Significant correlation between the traits in different populations at all locations revealed positive association of days to silking with maturity period in EE and with kernel rows in EE & EL. Days to black layer formation showed positive association with kernel rows in EE & EL and with GFD in BP, EL & LL. It was observed that both developmental stages had no correlation with kernel yield directly in any population, only significant correlation of days to black layer formation with kernel yield in LE & BP at one location showed high influence of environmental factors. Kernel rows had positive association with kernels per plant in BP, EE, LE & LL and with kernel yield in LE. Kernels per row had positive correlation with kernels per plant in BP & EL and with kernel yield in BP, kernels per plant with kernel yield in all populations and with leaf area in BP, whereas kernel weight displayed negative association with kernels per plant in all populations except BP. Kernel yield could be improved by increasing kernels per plant in all populations, whereas negative association of kernel yield with kernel weight in all the populations needs special breeding techniques to break this undesirable linkage.

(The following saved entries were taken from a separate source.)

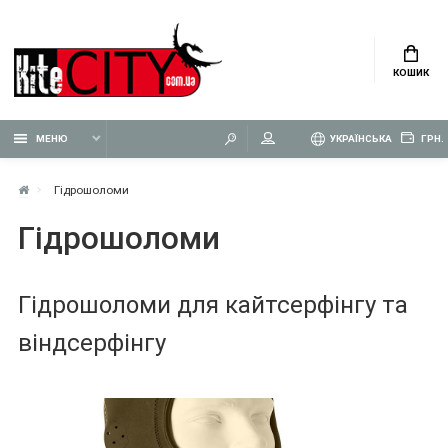
КОШИК
МЕНЮ
УКРАЇНСЬКА
ГРН.
Гідрошоломи
Гідрошоломи
Гідрошоломи для кайтсерфінгу та
віндсерфінгу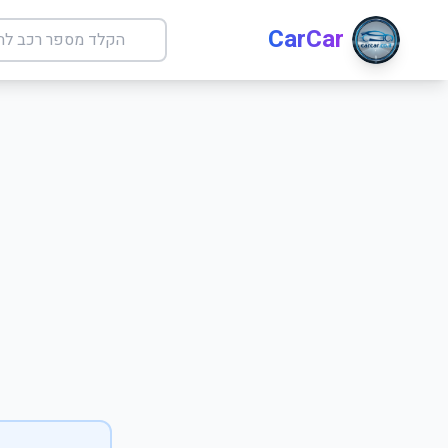
CarCar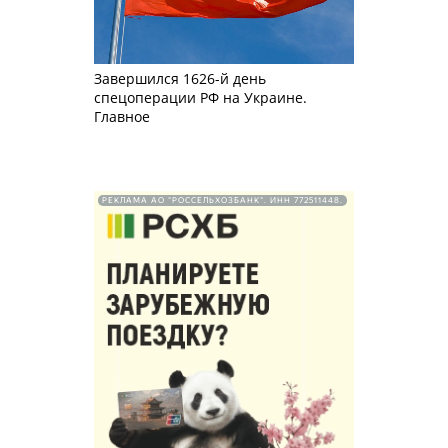
Завершился 1626-й день
спецоперации РФ на Украине.
Главное
РЕКЛАМА АО "РОССЕЛЬХОЗБАНК". ИНН 772511448.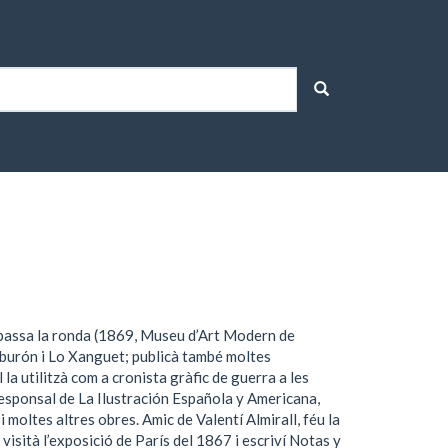
he passa la ronda (1869, Museu d’Art Modern de
Tiburón i Lo Xanguet; publicà també moltes
la utilitzà com a cronista gràfic de guerra a les
esponsal de La Ilustración Española y Americana,
i moltes altres obres. Amic de Valentí Almirall, féu la
 visità l’exposició de París del 1867 i escriví Notas y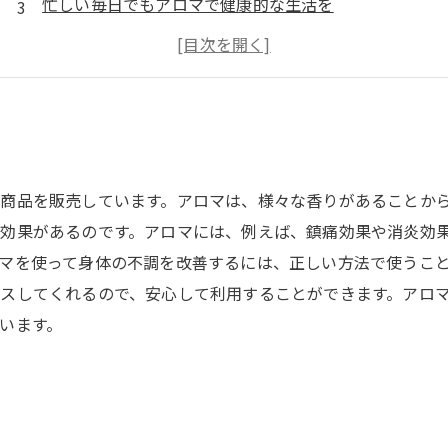
忙しい毎日でもアロマで健康的な生活を
アロマの効能と正しい使い方をマスターしよう
アロマで寝つきもよく、質の高い睡眠を手に入れよう
商品を販売しています。アロマは、様々な香りがあることか
効果があるのです。アロマには、例えば、鎮痛効果や消炎効
マを使って身体の不調を改善するには、正しい方法で使うこ
スしてくれるので、安心して利用することができます。アロ
います。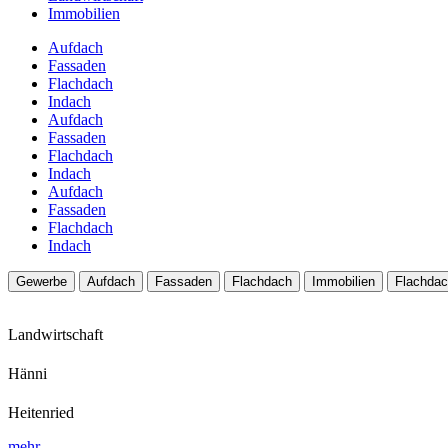
Immobilien
Aufdach
Fassaden
Flachdach
Indach
Aufdach
Fassaden
Flachdach
Indach
Aufdach
Fassaden
Flachdach
Indach
Gewerbe
Aufdach
Fassaden
Flachdach
Immobilien
Flachda
Landwirtschaft
Hänni
Heitenried
mehr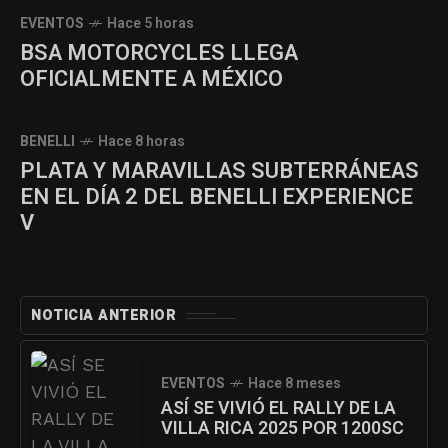
EVENTOS
Hace 5 horas
BSA MOTORCYCLES LLEGA
OFICIALMENTE A MÉXICO
BENELLI
Hace 8 horas
PLATA Y MARAVILLAS SUBTERRÁNEAS
EN EL DÍA 2 DEL BENELLI EXPERIENCE
V
NOTICIA ANTERIOR
EVENTOS
Hace 8 meses
ASÍ SE VIVIÓ EL RALLY DE LA
VILLA RICA 2025 POR 1200SC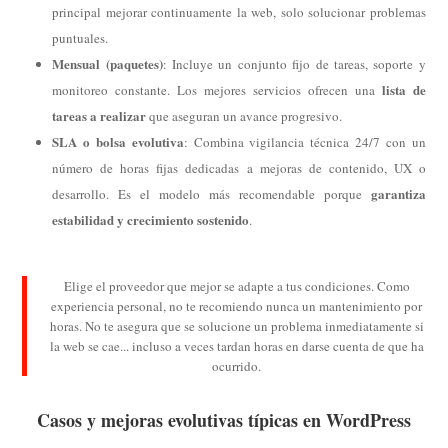
principal mejorar continuamente la web, solo solucionar problemas
puntuales.
Mensual (paquetes)
: Incluye un conjunto fijo de tareas, soporte y
lista de
monitoreo constante. Los mejores servicios ofrecen una
tareas a realizar
que aseguran un avance progresivo.
SLA o bolsa evolutiva
: Combina vigilancia técnica 24/7 con un
número de horas fijas dedicadas a mejoras de contenido, UX o
garantiza
desarrollo. Es el modelo más recomendable porque
estabilidad y crecimiento sostenido
.
Elige el proveedor que mejor se adapte a tus condiciones. Como
experiencia personal, no te recomiendo nunca un mantenimiento por
horas. No te asegura que se solucione un problema inmediatamente si
la web se cae... incluso a veces tardan horas en darse cuenta de que ha
ocurrido.
Casos y mejoras evolutivas típicas en WordPress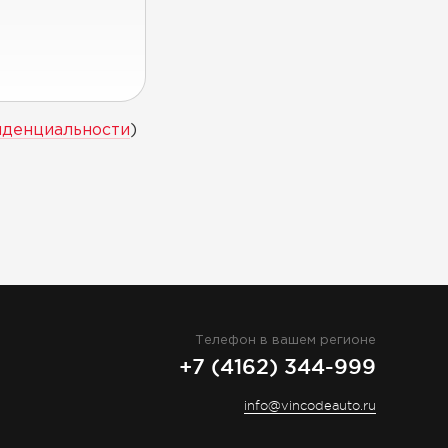
иденциальности
)
Телефон в вашем регионе
+7 (4162) 344-999
info@vincodeauto.ru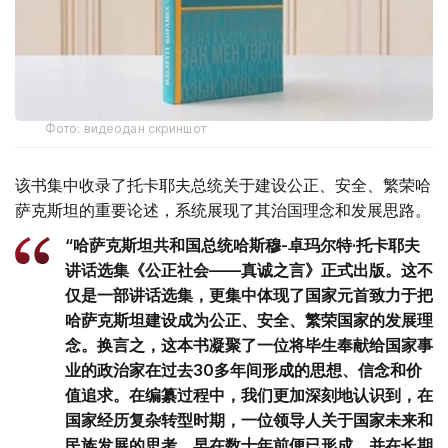
Фото: видеодан скриншот
该书集中收录了托卡耶夫总统关于建设公正、安全、繁荣哈
萨克斯坦的重要论述，系统展现了其治国理念和发展思路。
“哈萨克斯坦共和国总统哈斯穆-卓玛尔特·托卡耶夫
讲话选集《公正社会——真诚之言》正式出版。这不
仅是一部讲话选集，更集中体现了国家元首致力于把
哈萨克斯坦建设成为公正、安全、繁荣国家的发展理
念。换言之，这本书凝聚了一位将毕生奉献给国家事
业的政治家在过去30多年间形成的思想、信念和价
值追求。在编纂过程中，我们更加深刻地认识到，在
国家经历复杂转型时期，一位领导人关于国家未来和
民族发展的思考，早在数十年前便已形成，并在长期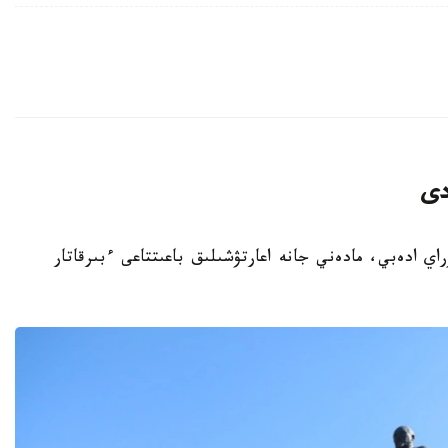
دى
باي كۇنىنە وراي ادەبي، مادەني جانە اعارتۋشىلىق باعىتتاعى ءبىرقاتار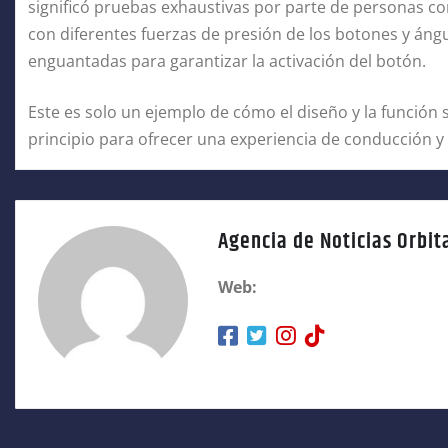
significó pruebas exhaustivas por parte de personas co
con diferentes fuerzas de presión de los botones y án
enguantadas para garantizar la activación del botón.
Este es solo un ejemplo de cómo el diseño y la función s
principio para ofrecer una experiencia de conducción y 
Agencia de Noticias Orbit
Web: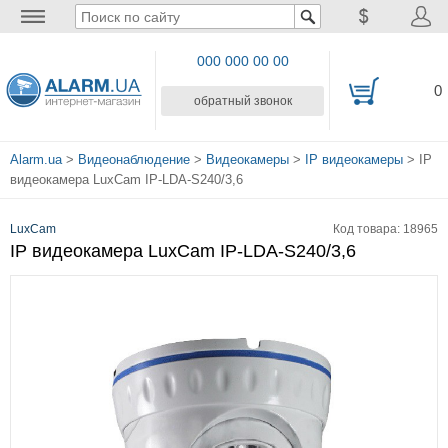
000 000 00 00
0
обратный звонок
Alarm.ua
>
Видеонаблюдение
>
Видеокамеры
>
IP видеокамеры
> IP
видеокамера LuxCam IP-LDA-S240/3,6
LuxCam
Код товара: 18965
IP видеокамера LuxCam IP-LDA-S240/3,6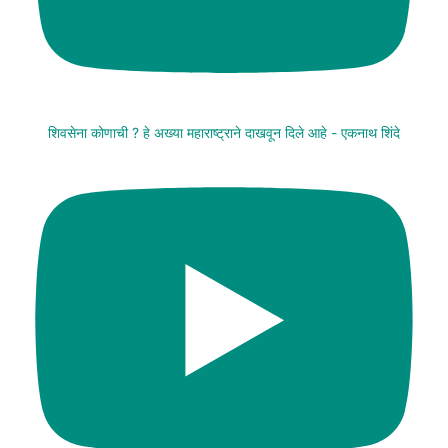
शिवसेना कोणाची ? हे अख्या महाराष्ट्राने दाखवून दिले आहे - एकनाथ शिंदे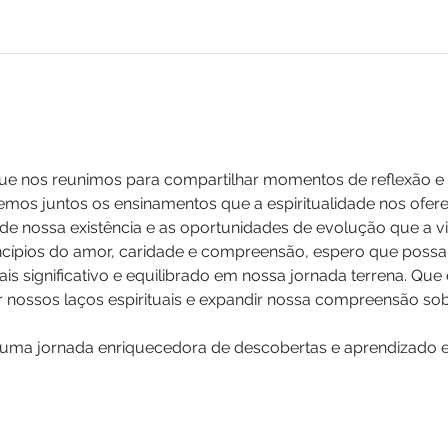
que nos reunimos para compartilhar momentos de reflexão e c
remos juntos os ensinamentos que a espiritualidade nos ofer
e nossa existência e as oportunidades de evolução que a vi
cípios do amor, caridade e compreensão, espero que possa
is significativo e equilibrado em nossa jornada terrena. Que
 nossos laços espirituais e expandir nossa compreensão sobr
ma jornada enriquecedora de descobertas e aprendizado esp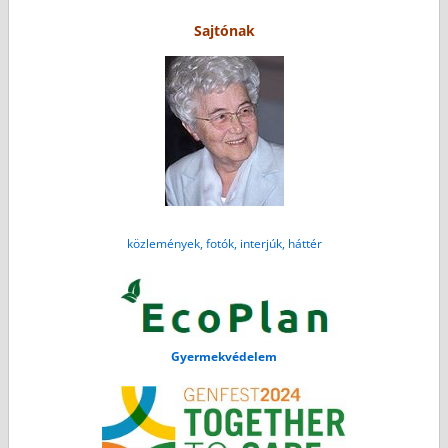
Sajtónak
közlemények, fotók, interjúk, háttér
Gyermekvédelem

Stability analysis indicated that location and population x location interaction were significant for days to black layer formation, kernel weight, leaf area, plant height and ear height. Population-location interaction was significant for days to silking and kernel yield, whereas non-significant variance of location and population-location interaction was observed for kernels per plant. None of the populations possessed bi equal to unity, whereas populations with regression closer to unity were considered stable population. The LE population showed bi value closer to unity for days to silking, days to black layer formation, kernel yield and plant height. The EE population showed bi value closer to unity for days to black layer formation kernel weight, ear height and kernel yield, BP showed for kernels per plant and plant height, and LL for kernel weight and plant height. Population showed bi value greater than unity were LL for days to black layer formation, and kernel yield, LE for kernels per plant, and ear height, EL for days to black layer formation, leaf area, plant height and kernel yield, EE for kernels per plant, leaf area, and ear height, and BP for days to silking, kernel weight, leaf area, and ear height. Populations that displaying negative bi values, were LL for days to silking, leaf area & ear height, LE for leaf area, EL for days to silking, EE for days to silking, and BP for days to black layer formation & kernel yield. Significantly higher S2d were observed for days to silking in EL & BP for kernel weight in LL, EL and EE, for leaf area in LL, EL and BP, for plant height in EL & BP, for ear height in LL, LE, EL & BP and for kernel yield in LE, EL & BP.